Deckhand Colin Macy-O’Toole was also injured doing deckwork. He dropped anchor but somehow also injured his arm in the process. “I actually had to ask the camera guy what happened, I had no idea what happened,” he told Decider. He too went to the hospital and found out he had a “deep [wrist] sprain.”
Also, deckhand Chris Miller from Below Deck Sailing Yacht sustained what seemed to be a very serious back injury shortly after he arrived to take over for Parker McCown. Miller is seen in extreme pain and ends up having an MRI. The pain came from an old rugby injury but it left him struggling for the remainder of the season. But he pushed on, much to producers’ dismay. “That guy’s drive and determination to keep pushing through pain was extraordinary,” a producer shared in a “Behind the Episode.”

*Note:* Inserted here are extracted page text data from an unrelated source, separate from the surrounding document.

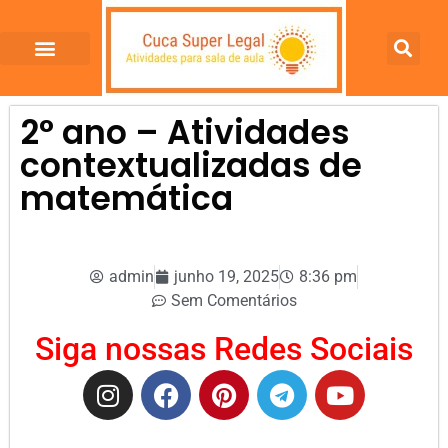
2° ano – Atividades
contextualizadas de
matemática
admin
junho 19, 2025
8:36 pm
Sem Comentários
Siga nossas Redes Sociais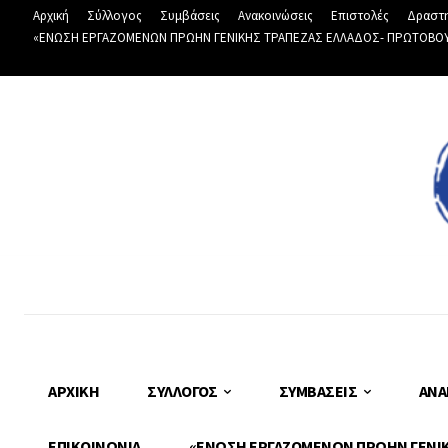
Αρχική
Σύλλογος
Συμβάσεις
Ανακοινώσεις
Επιστολές
Δραστη
«ΕΝΩΣΗ ΕΡΓΑΖΟΜΕΝΩΝ ΠΡΩΗΝ ΓΕΝΙΚΗΣ ΤΡΑΠΕΖΑΣ ΕΛΛΑΔΟΣ- ΠΡΩΤΟΒΟΥΛΙ
ΑΡΧΙΚΉ
ΣΎΛΛΟΓΟΣ
ΣΥΜΒΆΣΕΙΣ
ΑΝΑ
ΕΠΙΚΟΙΝΩΝΊΑ
«ΕΝΩΣΗ ΕΡΓΑΖΟΜΕΝΩΝ ΠΡΩΗΝ ΓΕΝΙΚΗ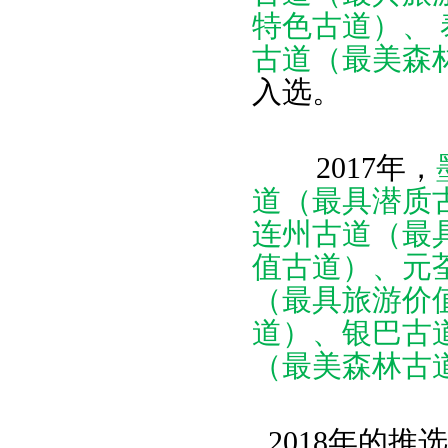
特色古道）、
古道（最美森
入选。
2017年，
道（最具潜质
连州古道（最
值古道）、元
（最具旅游价
道）、银巴古
（最美森林古
2018年的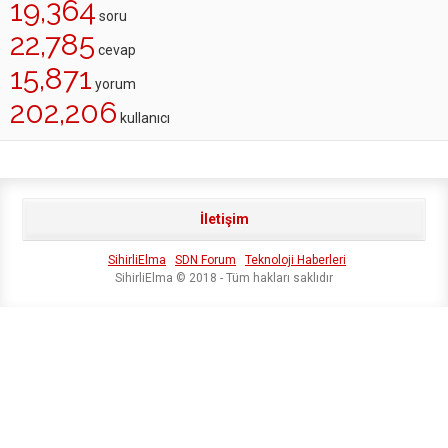
19,364
soru
22,785
cevap
15,871
yorum
202,206
kullanıcı
İletişim
SihirliElma
SDN Forum
Teknoloji Haberleri
SihirliElma © 2018 - Tüm hakları saklıdır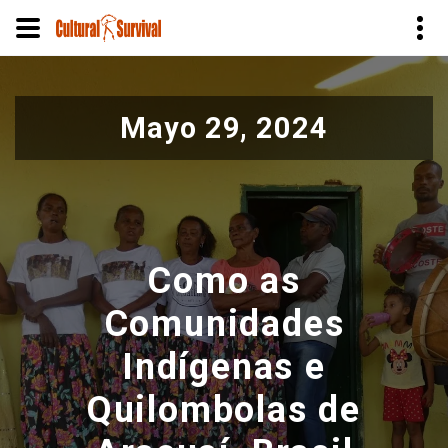
Pasar
al
Mayo 29, 2024
contenido
principal
Como as
Comunidades
Indígenas e
Quilombolas de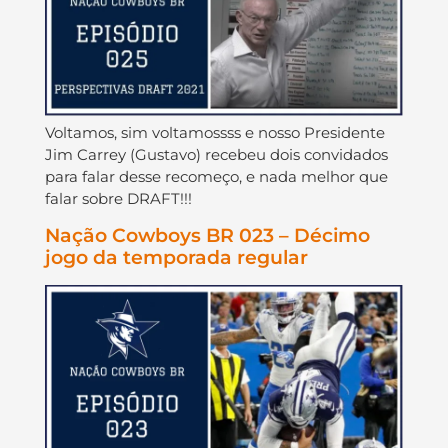
Voltamos, sim voltamossss e nosso Presidente
Jim Carrey (Gustavo) recebeu dois convidados
para falar desse recomeço, e nada melhor que
falar sobre DRAFT!!!
Nação Cowboys BR 023 – Décimo
jogo da temporada regular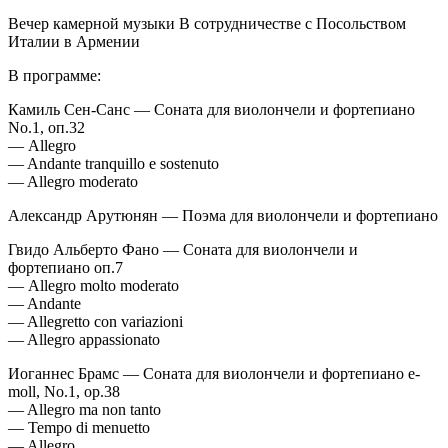
Вечер камерной музыки В сотрудничестве с Посольством
Италии в Армении
В программе:
Камиль Сен-Санс — Соната для виолончели и фортепиано
No.1, оп.32
— Allegro
— Andante tranquillo e sostenuto
— Allegro moderato
Александр Арутюнян — Поэма для виолончели и фортепиано
Гвидо Альберто Фано — Соната для виолончели и
фортепиано оп.7
— Allegro molto moderato
— Andante
— Allegretto con variazioni
— Allegro appassionato
Иоганнес Брамс — Соната для виолончели и фортепиано e-
moll, No.1, op.38
— Allegro ma non tanto
— Tempo di menuetto
— Allegro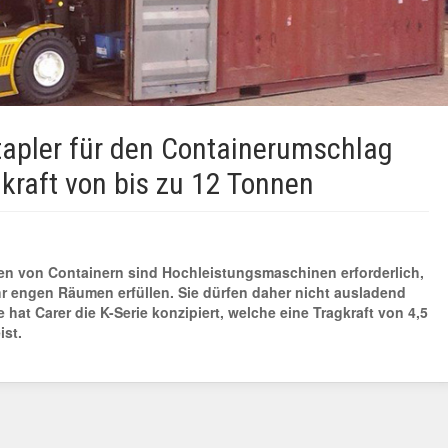
tapler für den Containerumschlag
gkraft von bis zu 12 Tonnen
en von Containern sind Hochleistungsmaschinen erforderlich,
hr engen Räumen erfüllen. Sie dürfen daher nicht ausladend
 hat Carer die K-Serie konzipiert, welche eine Tragkraft von 4,5
ist.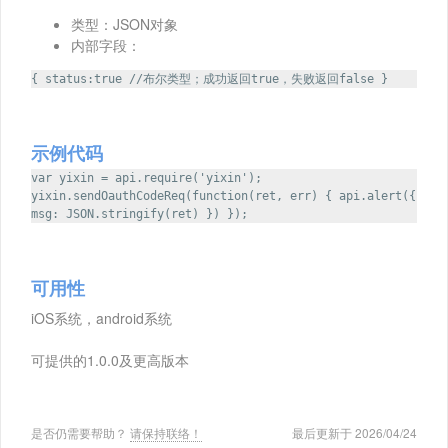
类型：JSON对象
内部字段：
{ status:true //布尔类型；成功返回true，失败返回false }
示例代码
var yixin = api.require('yixin');
yixin.sendOauthCodeReq(function(ret, err) { api.alert({
msg: JSON.stringify(ret) }) });
可用性
iOS系统，android系统
可提供的1.0.0及更高版本
是否仍需要帮助？
请保持联络！
最后更新于 2026/04/24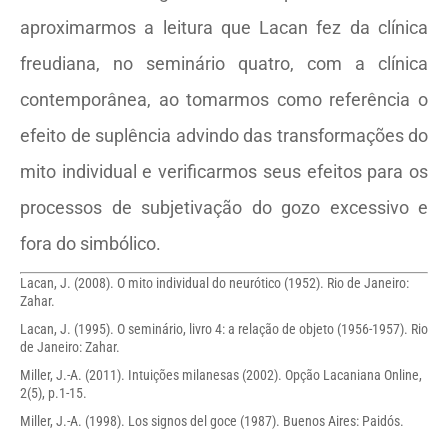
aproximarmos a leitura que Lacan fez da clínica
freudiana, no seminário quatro, com a clínica
contemporânea, ao tomarmos como referência o
efeito de suplência advindo das transformações do
mito individual e verificarmos seus efeitos para os
processos de subjetivação do gozo excessivo e
fora do simbólico.
Lacan, J. (2008). O mito individual do neurótico (1952). Rio de Janeiro:
Zahar.
Lacan, J. (1995). O seminário, livro 4: a relação de objeto (1956-1957). Rio
de Janeiro: Zahar.
Miller, J.-A. (2011). Intuições milanesas (2002). Opção Lacaniana Online,
2(5), p.1-15.
Miller, J.-A. (1998). Los signos del goce (1987). Buenos Aires: Paidós.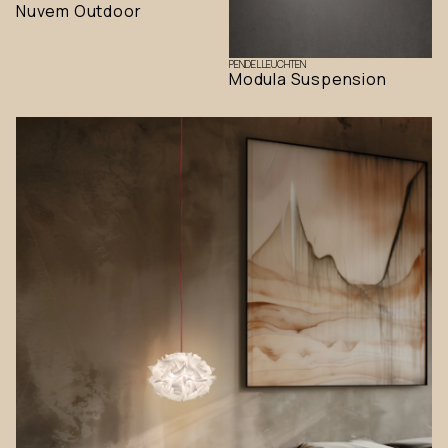
Nuvem Outdoor
PENDELLEUCHTEN
Modula Suspension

Some ‘Below Deck’ injuries could have been life threatening
While he only sustained a serious laceration to his leg while deploying the slide, deckhand Bruno Duarte said he was in serious pain. “I ran downstairs to the crew mess,” he recalled on the Behind the Velvet Rope with David Yontef podcast. “They still keep filming me. I remember that one of the executive producers came and helped me to disinfect the wound. Which was very painful because I almost passed out because it was so it was very, very, very painful. I went along to my cabin and I called the ‘big brother camera’ because the camera was there. And I remember like the camera turning to me, focusing in. And I was trying to put, the disinfecting water on my leg.”

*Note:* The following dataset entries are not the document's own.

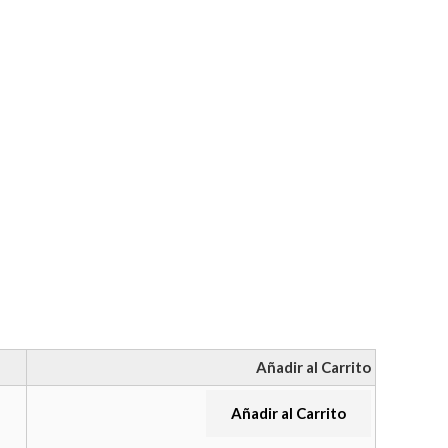
Añadir al Carrito
Añadir al Carrito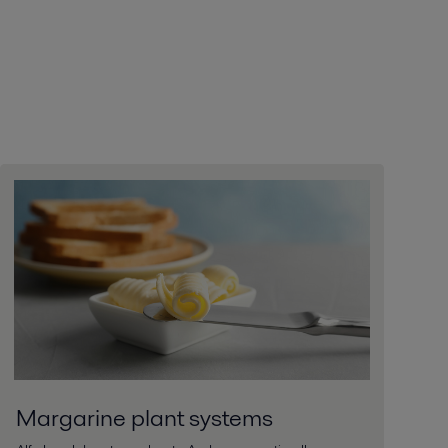
Margarine plant systems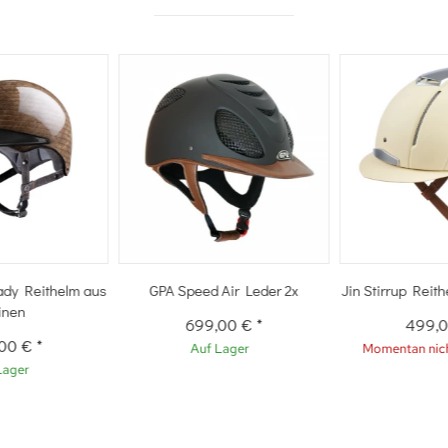
ady Reithelm aus
GPA Speed Air Leder 2x
Jin Stirrup Reit
inen
699,00 €
*
499,
,00 €
*
Auf Lager
Momentan nich
Lager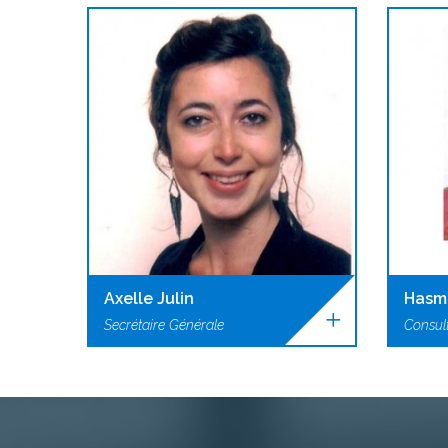
Axelle Julin
Hasm
Secrétaire Générale
Consul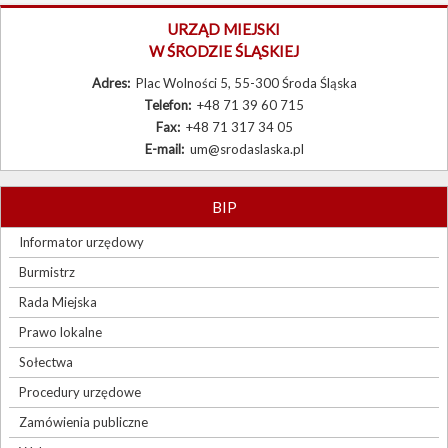
Burmistrz
URZĄD MIEJSKI
W ŚRODZIE ŚLĄSKIEJ
Rada Miejska
Adres:
Plac Wolności 5, 55-300 Środa Śląska
Prawo lokalne
Telefon:
+48 71 39 60 715
Fax:
+48 71 317 34 05
Sołectwa
E-mail:
um@srodaslaska.pl
Procedury urzędowe
Zamówienia publiczne
BIP
Wybory
Informator urzędowy
Burmistrz
Sygnaliści
Rada Miejska
Prawo lokalne
Sołectwa
Procedury urzędowe
Zamówienia publiczne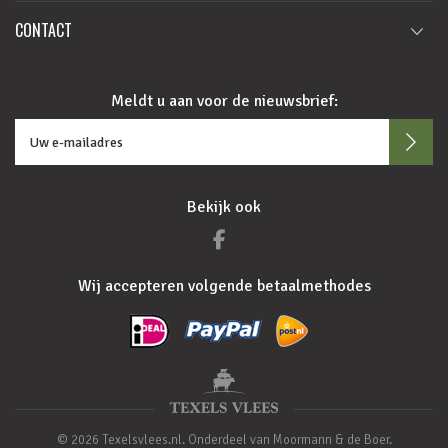
CONTACT
Meldt u aan voor de nieuwsbrief:
Bekijk ook
Wij accepteren volgende betaalmethodes
© 2026 Texelsvlees.nl. Onderdeel van Moormann & de Boer.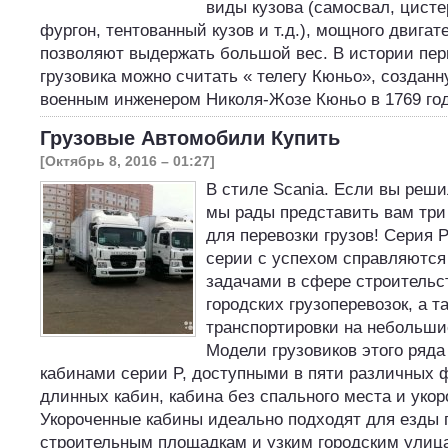
виды кузова (самосвал, цисте
фургон, тентованный кузов и т.д.), мощного двигат
позволяют выдержать большой вес. В истории пе
грузовика можно считать « телегу Кюньо», создан
военным инженером Николя-Жозе Кюньо в 1769 го
Грузовые Автомобили Купить
[Октябрь 8, 2016 – 01:27]
В стиле Scania. Если вы реши
мы рады представить вам три
для перевозки грузов! Серия 
серии с успехом справляютс
задачами в сфере строительс
городских грузоперевозок, а т
транспортировки на небольши
Модели грузовиков этого ряд
кабинами серии P, доступными в пяти различных 
длинных кабин, кабина без спального места и укор
Укороченные кабины идеально подходят для езды
строительным площадкам и узким городским ули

Duarte managed to continue to work after medical attention on the boat. But deckhand Brian de Saint Pern wasn’t as lucky. A cut he sustained during deckwork became so infected he needed to be hospitalized and he worried he could even lose his leg. “I actually went to the hospital and that’s when the doctor said to me, he’s like, ‘Listen, your leg is really, really bad. You have a bad infection,’” de Saint Pern recalled. “They literally cut a whole thing out of my knee. I was still awake and they were literally pulling out tissue.”
Of course, the most dangerous accident to date was when deckhand Ashton Pienaar went overboard when a rope wrapped around his ankle. He did not sustain serious injuries but could have drowned if it weren’t for a fast-acting cameraman who freed his leg from the rope.